When you output the entries, begin with the first line and end with the line containing "What do you see at coordinates (386, 2129)", keeping each line exactly as it is.
===== Task inputs =====
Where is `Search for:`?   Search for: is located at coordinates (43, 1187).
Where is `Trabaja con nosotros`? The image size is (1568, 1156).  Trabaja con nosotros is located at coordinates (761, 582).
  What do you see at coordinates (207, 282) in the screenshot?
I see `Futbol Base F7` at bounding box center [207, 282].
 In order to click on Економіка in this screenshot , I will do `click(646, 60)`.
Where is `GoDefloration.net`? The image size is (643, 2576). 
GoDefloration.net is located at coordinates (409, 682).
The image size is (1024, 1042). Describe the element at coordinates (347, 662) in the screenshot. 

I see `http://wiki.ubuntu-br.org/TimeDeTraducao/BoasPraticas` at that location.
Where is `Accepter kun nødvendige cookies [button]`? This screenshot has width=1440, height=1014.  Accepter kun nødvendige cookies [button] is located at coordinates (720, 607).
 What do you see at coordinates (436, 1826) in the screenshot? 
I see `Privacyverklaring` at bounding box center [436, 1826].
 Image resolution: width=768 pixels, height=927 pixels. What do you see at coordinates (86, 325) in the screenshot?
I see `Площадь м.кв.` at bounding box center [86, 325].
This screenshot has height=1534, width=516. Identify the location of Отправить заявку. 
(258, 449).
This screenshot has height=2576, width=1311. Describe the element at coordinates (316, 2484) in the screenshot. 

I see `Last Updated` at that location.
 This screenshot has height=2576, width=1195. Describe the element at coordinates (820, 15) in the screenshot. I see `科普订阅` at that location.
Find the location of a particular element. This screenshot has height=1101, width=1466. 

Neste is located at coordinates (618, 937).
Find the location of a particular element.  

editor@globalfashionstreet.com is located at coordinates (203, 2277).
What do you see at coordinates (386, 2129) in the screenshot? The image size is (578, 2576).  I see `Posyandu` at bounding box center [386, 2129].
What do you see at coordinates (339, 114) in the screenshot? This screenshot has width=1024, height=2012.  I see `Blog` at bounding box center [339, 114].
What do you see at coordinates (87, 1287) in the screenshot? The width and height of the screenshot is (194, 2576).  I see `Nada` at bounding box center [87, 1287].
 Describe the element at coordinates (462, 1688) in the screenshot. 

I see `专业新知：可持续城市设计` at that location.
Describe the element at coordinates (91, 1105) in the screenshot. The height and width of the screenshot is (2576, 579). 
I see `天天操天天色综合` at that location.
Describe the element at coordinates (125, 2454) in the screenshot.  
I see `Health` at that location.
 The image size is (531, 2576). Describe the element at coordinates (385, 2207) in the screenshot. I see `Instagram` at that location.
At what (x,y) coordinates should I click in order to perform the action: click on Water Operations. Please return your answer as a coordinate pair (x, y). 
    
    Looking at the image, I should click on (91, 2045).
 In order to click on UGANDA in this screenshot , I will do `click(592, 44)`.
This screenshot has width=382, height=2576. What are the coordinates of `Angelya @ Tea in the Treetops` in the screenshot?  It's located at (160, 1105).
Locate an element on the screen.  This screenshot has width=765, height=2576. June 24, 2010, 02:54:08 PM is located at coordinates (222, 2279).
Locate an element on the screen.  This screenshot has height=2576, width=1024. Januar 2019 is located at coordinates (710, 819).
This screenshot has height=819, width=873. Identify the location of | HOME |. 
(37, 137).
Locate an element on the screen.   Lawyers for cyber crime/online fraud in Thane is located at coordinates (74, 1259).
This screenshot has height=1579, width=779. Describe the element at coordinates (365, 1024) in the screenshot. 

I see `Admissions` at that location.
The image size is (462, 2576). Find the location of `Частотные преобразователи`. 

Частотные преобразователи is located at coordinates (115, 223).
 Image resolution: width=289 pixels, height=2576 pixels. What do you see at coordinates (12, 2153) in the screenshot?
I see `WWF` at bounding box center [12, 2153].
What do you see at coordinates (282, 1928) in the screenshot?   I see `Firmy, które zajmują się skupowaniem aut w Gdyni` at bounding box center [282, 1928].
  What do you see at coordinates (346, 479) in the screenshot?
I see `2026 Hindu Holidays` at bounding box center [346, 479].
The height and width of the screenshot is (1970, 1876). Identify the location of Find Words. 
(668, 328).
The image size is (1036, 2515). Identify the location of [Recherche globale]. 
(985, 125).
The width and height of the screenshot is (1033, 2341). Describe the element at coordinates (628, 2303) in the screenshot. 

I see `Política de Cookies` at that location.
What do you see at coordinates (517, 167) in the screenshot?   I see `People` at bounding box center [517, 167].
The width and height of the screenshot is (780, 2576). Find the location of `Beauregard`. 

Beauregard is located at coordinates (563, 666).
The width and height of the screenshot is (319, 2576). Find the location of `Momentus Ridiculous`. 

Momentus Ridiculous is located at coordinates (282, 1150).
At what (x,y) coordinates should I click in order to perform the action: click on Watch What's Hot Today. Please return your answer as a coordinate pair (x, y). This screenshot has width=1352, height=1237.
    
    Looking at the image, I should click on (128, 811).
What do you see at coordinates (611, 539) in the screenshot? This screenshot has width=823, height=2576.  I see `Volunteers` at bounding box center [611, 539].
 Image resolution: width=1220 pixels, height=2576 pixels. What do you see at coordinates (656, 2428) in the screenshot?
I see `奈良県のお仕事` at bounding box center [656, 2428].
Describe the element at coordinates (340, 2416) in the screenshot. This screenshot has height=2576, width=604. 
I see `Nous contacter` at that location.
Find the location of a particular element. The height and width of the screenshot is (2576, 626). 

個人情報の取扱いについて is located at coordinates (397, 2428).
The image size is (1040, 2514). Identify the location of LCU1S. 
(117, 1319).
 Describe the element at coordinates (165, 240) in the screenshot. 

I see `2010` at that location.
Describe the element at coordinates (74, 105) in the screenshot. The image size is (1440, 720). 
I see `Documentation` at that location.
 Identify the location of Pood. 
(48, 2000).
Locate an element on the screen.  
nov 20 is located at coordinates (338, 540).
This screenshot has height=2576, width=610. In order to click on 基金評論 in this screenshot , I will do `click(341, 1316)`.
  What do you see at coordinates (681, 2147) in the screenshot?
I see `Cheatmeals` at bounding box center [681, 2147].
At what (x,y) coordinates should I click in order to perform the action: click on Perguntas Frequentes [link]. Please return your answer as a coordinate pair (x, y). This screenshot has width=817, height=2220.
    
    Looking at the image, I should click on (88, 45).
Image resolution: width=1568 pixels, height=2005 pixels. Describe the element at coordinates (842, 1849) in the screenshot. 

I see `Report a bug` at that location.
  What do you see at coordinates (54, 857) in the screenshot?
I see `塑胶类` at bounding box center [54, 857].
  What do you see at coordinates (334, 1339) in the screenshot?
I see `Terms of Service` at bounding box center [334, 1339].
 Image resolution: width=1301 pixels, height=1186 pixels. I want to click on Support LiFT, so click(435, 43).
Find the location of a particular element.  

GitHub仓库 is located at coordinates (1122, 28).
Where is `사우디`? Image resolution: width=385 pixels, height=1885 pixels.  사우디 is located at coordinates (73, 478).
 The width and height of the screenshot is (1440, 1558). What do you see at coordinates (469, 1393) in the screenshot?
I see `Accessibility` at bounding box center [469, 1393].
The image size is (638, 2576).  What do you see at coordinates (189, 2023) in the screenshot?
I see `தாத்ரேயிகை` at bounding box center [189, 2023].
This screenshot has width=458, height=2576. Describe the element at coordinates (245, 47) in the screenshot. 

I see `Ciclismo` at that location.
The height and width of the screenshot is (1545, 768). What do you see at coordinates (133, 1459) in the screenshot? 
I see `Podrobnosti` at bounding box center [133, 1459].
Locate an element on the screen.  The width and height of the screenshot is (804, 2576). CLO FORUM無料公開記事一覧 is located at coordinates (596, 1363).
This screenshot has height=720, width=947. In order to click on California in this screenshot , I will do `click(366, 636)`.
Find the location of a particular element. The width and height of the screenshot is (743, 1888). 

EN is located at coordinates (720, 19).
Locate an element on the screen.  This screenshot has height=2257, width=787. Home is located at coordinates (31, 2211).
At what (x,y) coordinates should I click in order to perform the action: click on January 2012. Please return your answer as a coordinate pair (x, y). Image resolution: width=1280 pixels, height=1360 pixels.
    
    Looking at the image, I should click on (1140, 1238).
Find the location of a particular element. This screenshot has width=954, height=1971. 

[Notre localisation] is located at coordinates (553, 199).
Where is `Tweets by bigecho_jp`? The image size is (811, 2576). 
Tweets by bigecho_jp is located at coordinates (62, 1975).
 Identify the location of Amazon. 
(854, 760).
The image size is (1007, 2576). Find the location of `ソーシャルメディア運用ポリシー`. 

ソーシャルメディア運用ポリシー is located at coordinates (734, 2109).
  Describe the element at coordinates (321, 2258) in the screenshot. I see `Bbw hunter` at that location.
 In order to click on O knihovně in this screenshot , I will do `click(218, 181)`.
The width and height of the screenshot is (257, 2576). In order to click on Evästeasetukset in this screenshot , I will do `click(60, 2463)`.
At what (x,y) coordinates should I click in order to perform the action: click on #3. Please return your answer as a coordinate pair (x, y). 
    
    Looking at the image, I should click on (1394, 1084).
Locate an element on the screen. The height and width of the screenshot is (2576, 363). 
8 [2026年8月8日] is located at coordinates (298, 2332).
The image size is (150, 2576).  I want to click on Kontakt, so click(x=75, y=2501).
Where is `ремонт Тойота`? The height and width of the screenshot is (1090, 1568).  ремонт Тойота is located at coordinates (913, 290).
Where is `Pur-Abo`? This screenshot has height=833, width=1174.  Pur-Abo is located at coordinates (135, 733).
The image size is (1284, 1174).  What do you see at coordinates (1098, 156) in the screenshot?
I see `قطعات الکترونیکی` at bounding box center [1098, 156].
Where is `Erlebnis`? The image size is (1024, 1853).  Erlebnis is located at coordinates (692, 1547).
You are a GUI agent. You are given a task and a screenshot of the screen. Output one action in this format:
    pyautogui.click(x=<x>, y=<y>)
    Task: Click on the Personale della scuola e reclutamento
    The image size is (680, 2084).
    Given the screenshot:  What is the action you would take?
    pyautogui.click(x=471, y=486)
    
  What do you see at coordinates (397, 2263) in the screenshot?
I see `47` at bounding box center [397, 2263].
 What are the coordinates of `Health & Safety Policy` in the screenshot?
=====
### Task result
Where is `Search for:`?   Search for: is located at coordinates (43, 1187).
Where is `Trabaja con nosotros`? The image size is (1568, 1156).  Trabaja con nosotros is located at coordinates (761, 582).
  What do you see at coordinates (207, 282) in the screenshot?
I see `Futbol Base F7` at bounding box center [207, 282].
 In order to click on Економіка in this screenshot , I will do `click(646, 60)`.
Where is `GoDefloration.net`? The image size is (643, 2576). 
GoDefloration.net is located at coordinates (409, 682).
The image size is (1024, 1042). Describe the element at coordinates (347, 662) in the screenshot. 

I see `http://wiki.ubuntu-br.org/TimeDeTraducao/BoasPraticas` at that location.
Where is `Accepter kun nødvendige cookies [button]`? This screenshot has width=1440, height=1014.  Accepter kun nødvendige cookies [button] is located at coordinates (720, 607).
 What do you see at coordinates (436, 1826) in the screenshot? 
I see `Privacyverklaring` at bounding box center [436, 1826].
 Image resolution: width=768 pixels, height=927 pixels. What do you see at coordinates (86, 325) in the screenshot?
I see `Площадь м.кв.` at bounding box center [86, 325].
This screenshot has height=1534, width=516. Identify the location of Отправить заявку. 
(258, 449).
This screenshot has height=2576, width=1311. Describe the element at coordinates (316, 2484) in the screenshot. 

I see `Last Updated` at that location.
 This screenshot has height=2576, width=1195. Describe the element at coordinates (820, 15) in the screenshot. I see `科普订阅` at that location.
Find the location of a particular element. This screenshot has height=1101, width=1466. 

Neste is located at coordinates (618, 937).
Find the location of a particular element.  

editor@globalfashionstreet.com is located at coordinates (203, 2277).
What do you see at coordinates (386, 2129) in the screenshot? The image size is (578, 2576).  I see `Posyandu` at bounding box center [386, 2129].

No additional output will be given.